**What is expected:** Each entry is to be repeated word for word, and the images are to be dropped.

**Records for processing:**
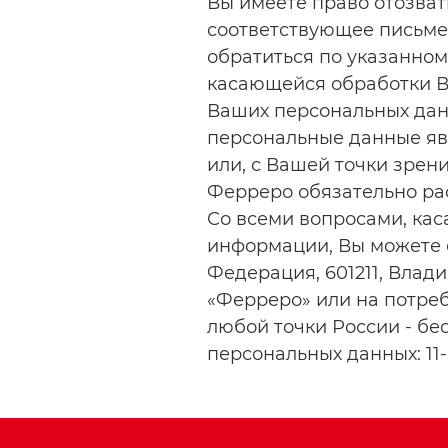
Вы имеете право отозват
соответствующее письме
обратиться по указанно
касающейся обработки В
Ваших персональных данн
персональные данные яв
или, с Вашей точки зрен
Ферреро обязательно ра
Со всеми вопросами, ка
информации, Вы можете 
Федерация, 601211, Влад
«Ферреро» или на потреб
любой точки России - бе
персональных данных: 11-0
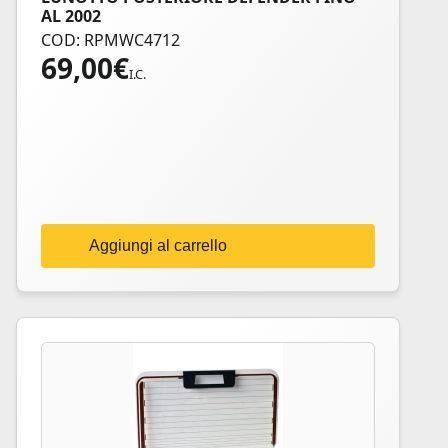
AL 2002
COD: RPMWC4712
69,00
€
I.C.
Aggiungi al carrello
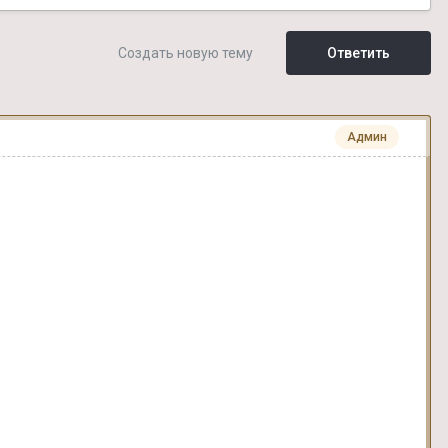
Создать новую тему
Ответить
Админ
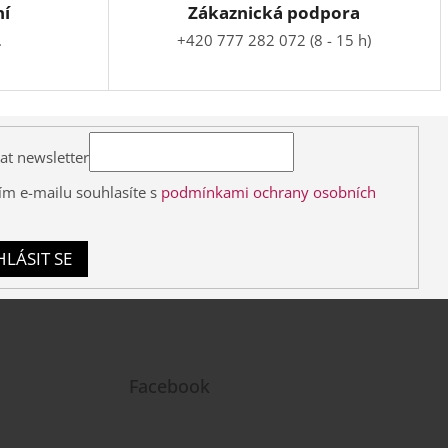
ní
Zákaznická podpora
.
+420 777 282 072 (8 - 15 h)
at newsletter
ím e-mailu souhlasíte s
podmínkami ochrany osobních
HLÁSIT SE
Facebook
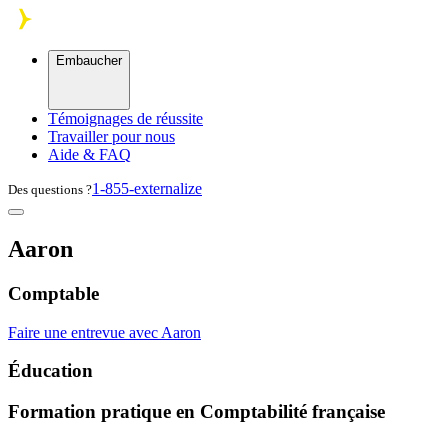
Skip to main content
Embaucher
Témoignages de réussite
Travailler pour nous
Aide & FAQ
1-855-externalize
Des questions ?
Aaron
Comptable
Faire une entrevue avec Aaron
Éducation
Formation pratique en Comptabilité française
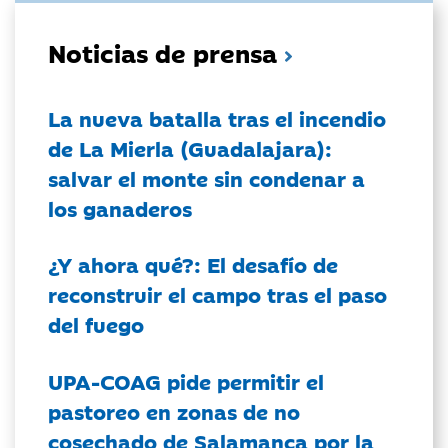
Noticias de prensa
La nueva batalla tras el incendio
de La Mierla (Guadalajara):
salvar el monte sin condenar a
los ganaderos
¿Y ahora qué?: El desafío de
reconstruir el campo tras el paso
del fuego
UPA-COAG pide permitir el
pastoreo en zonas de no
cosechado de Salamanca por la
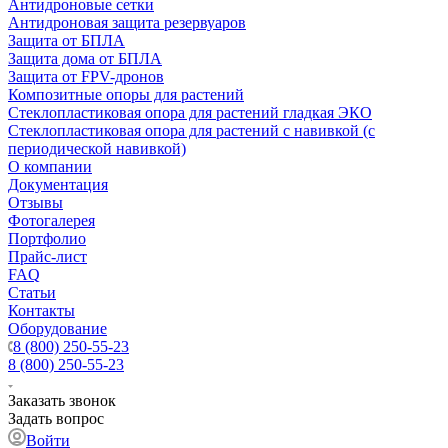
Антидроновые сетки
Антидроновая защита резервуаров
Защита от БПЛА
Защита дома от БПЛА
Защита от FPV-дронов
Композитные опоры для растений
Стеклопластиковая опора для растений гладкая ЭКО
Стеклопластиковая опора для растений с навивкой (с
периодической навивкой)
О компании
Документация
Отзывы
Фотогалерея
Портфолио
Прайс-лист
FAQ
Статьи
Контакты
Оборудование
8 (800) 250-55-23
8 (800) 250-55-23
Заказать звонок
Задать вопрос
Войти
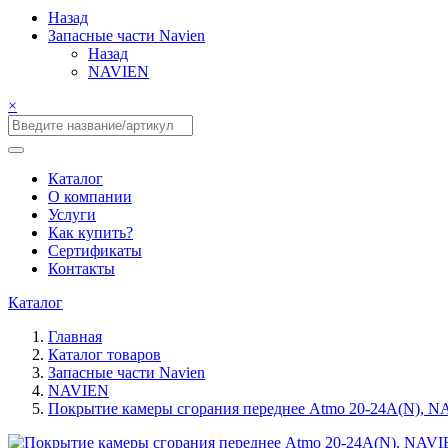
Назад
Запасные части Navien
Назад
NAVIEN
×
Каталог
О компании
Услуги
Как купить?
Сертификаты
Контакты
Каталог
Главная
Каталог товаров
Запасные части Navien
NAVIEN
Покрытие камеры сгорания переднее Atmo 20-24A(N), N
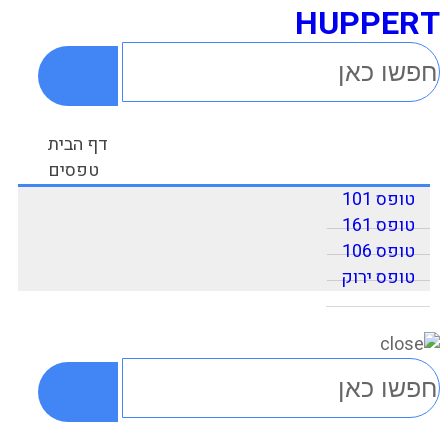
HUPPERT
דף הבית
טפסים
טופס 101
טופס 161
טופס 106
טופס ירוק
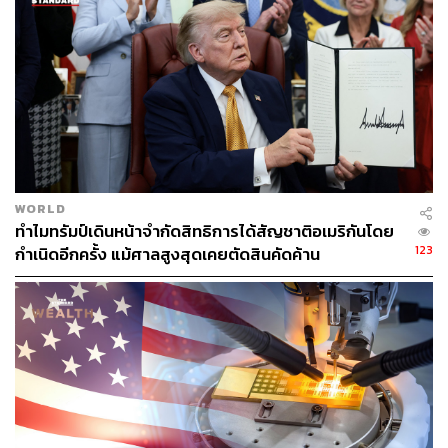
WORLD
ทำไมทรัมป์เดินหน้าจำกัดสิทธิการได้สัญชาติอเมริกันโดย
123
กำเนิดอีกครั้ง แม้ศาลสูงสุดเคยตัดสินคัดค้าน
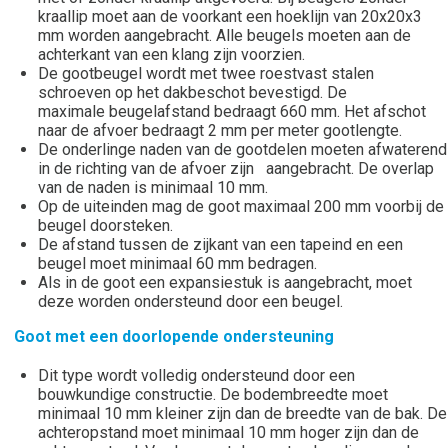
kraallip moet aan de voorkant een hoeklijn van 20x20x3
mm worden aangebracht. Alle beugels moeten aan de
achterkant van een klang zijn voorzien.
De gootbeugel wordt met twee roestvast stalen
schroeven op het dakbeschot bevestigd. De
maximale beugelafstand bedraagt 660 mm. Het afschot
naar de afvoer bedraagt 2 mm per meter gootlengte.
De onderlinge naden van de gootdelen moeten afwaterend
in de richting van de afvoer zijn aangebracht. De overlap
van de naden is minimaal 10 mm.
Op de uiteinden mag de goot maximaal 200 mm voorbij de
beugel doorsteken.
De afstand tussen de zijkant van een tapeind en een
beugel moet minimaal 60 mm bedragen.
Als in de goot een expansiestuk is aangebracht, moet
deze worden ondersteund door een beugel.
Goot met een doorlopende ondersteuning
Dit type wordt volledig ondersteund door een
bouwkundige constructie. De bodembreedte moet
minimaal 10 mm kleiner zijn dan de breedte van de bak. De
achteropstand moet minimaal 10 mm hoger zijn dan de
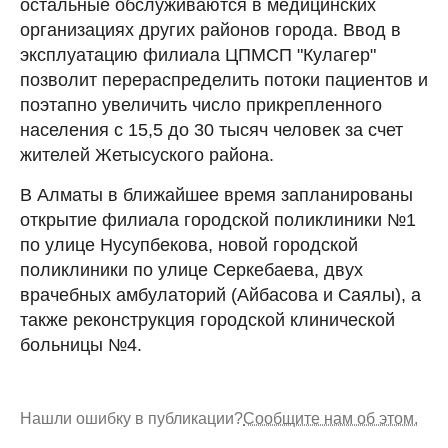
остальные обслуживаются в медицинских
организациях других районов города. Ввод в
эксплуатацию филиала ЦПМСП "Кулагер"
позволит перераспределить потоки пациентов и
поэтапно увеличить число прикрепленного
населения с 15,5 до 30 тысяч человек за счет
жителей Жетысуского района.
В Алматы в ближайшее время запланированы
открытие филиала городской поликлиники №1
по улице Нусупбекова, новой городской
поликлиники по улице Серкебаева, двух
врачебных амбулаторий (Айбасова и Саялы), а
также реконструкция городской клинической
больницы №4.
Нашли ошибку в публикации?
Сообщите нам об этом.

**Your response:**
Вы имеете право отозват
соответствующее письме
обратиться по указанно
касающейся обработки В
Ваших персональных данн
персональные данные яв
или, с Вашей точки зрен
Ферреро обязательно ра
Со всеми вопросами, ка
информации, Вы можете 
Федерация, 601211, Влад
«Ферреро» или на потреб
любой точки России - бе
персональных данных: 11-0
AL 2002
COD: RPMWC4712
69,00
€
I.C.
Aggiungi al carrello
Создать новую тему
Ответить
Админ
ní
Zákaznická podpora
.
+420 777 282 072 (8 - 15 h)
at newsletter
ím e-mailu souhlasíte s
podmínkami ochrany osobních
HLÁSIT SE
Facebook
Skip to main content
Embaucher
Témoignages de réussite
Travailler pour nous
Aide & FAQ
1-855-externalize
Des questions ?
Aaron
Comptable
Faire une entrevue avec Aaron
Éducation
Formation pratique en Comptabilité française
Noticias de prensa
La nueva batalla tras el incendio
de La Mierla (Guadalajara):
salvar el monte sin condenar a
los ganaderos
¿Y ahora qué?: El desafío de
reconstruir el campo tras el paso
del fuego
UPA-COAG pide permitir el
pastoreo en zonas de no
cosechado de Salamanca por la
Антидроновые сетки
Антидроновая защита резервуаров
Защита от БПЛА
Защита дома от БПЛА
Защита от FPV-дронов
Композитные опоры для растений
Стеклопластиковая опора для растений гладкая ЭКО
Стеклопластиковая опора для растений с навивкой (с
периодической навивкой)
О компании
Документация
Отзывы
Фотогалерея
Портфолио
Прайс-лист
FAQ
Статьи
Контакты
Оборудование
8 (800) 250-55-23
8 (800) 250-55-23
Заказать звонок
Задать вопрос
Войти
Назад
Запасные части Navien
Назад
NAVIEN
×
Каталог
О компании
Услуги
Как купить?
Сертификаты
Контакты
Каталог
Главная
Каталог товаров
Запасные части Navien
NAVIEN
Покрытие камеры сгорания переднее Atmo 20-24A(N), N
HUPPERT
דף הבית
טפסים
טופס 101
טופס 161
טופס 106
טופס ירוק
WORLD
ทำไมทรัมป์เดินหน้าจำกัดสิทธิการได้สัญชาติอเมริกันโดย
123
กำเนิดอีกครั้ง แม้ศาลสูงสุดเคยตัดสินคัดค้าน
kraallip moet aan de voorkant een hoeklijn van 20x20x3
mm worden aangebracht. Alle beugels moeten aan de
achterkant van een klang zijn voorzien.
De gootbeugel wordt met twee roestvast stalen
schroeven op het dakbeschot bevestigd. De
maximale beugelafstand bedraagt 660 mm. Het afschot
naar de afvoer bedraagt 2 mm per meter gootlengte.
De onderlinge naden van de gootdelen moeten afwaterend
in de richting van de afvoer zijn aangebracht. De overlap
van de naden is minimaal 10 mm.
Op de uiteinden mag de goot maximaal 200 mm voorbij de
beugel doorsteken.
De afstand tussen de zijkant van een tapeind en een
beugel moet minimaal 60 mm bedragen.
Als in de goot een expansiestuk is aangebracht, moet
deze worden ondersteund door een beugel.
Goot met een doorlopende ondersteuning
Dit type wordt volledig ondersteund door een
bouwkundige constructie. De bodembreedte moet
minimaal 10 mm kleiner zijn dan de breedte van de bak. De
achteropstand moet minimaal 10 mm hoger zijn dan de
остальные обслуживаются в медицинских
организациях других районов города. Ввод в
эксплуатацию филиала ЦПМСП "Кулагер"
позволит перераспределить потоки пациентов и
поэтапно увеличить число прикрепленного
населения с 15,5 до 30 тысяч человек за счет
жителей Жетысуского района.
В Алматы в ближайшее время запланированы
открытие филиала городской поликлиники №1
по улице Нусупбекова, новой городской
поликлиники по улице Серкебаева, двух
врачебных амбулаторий (Айбасова и Саялы), а
также реконструкция городской клинической
больницы №4.
Нашли ошибку в публикации?
Сообщите нам об этом.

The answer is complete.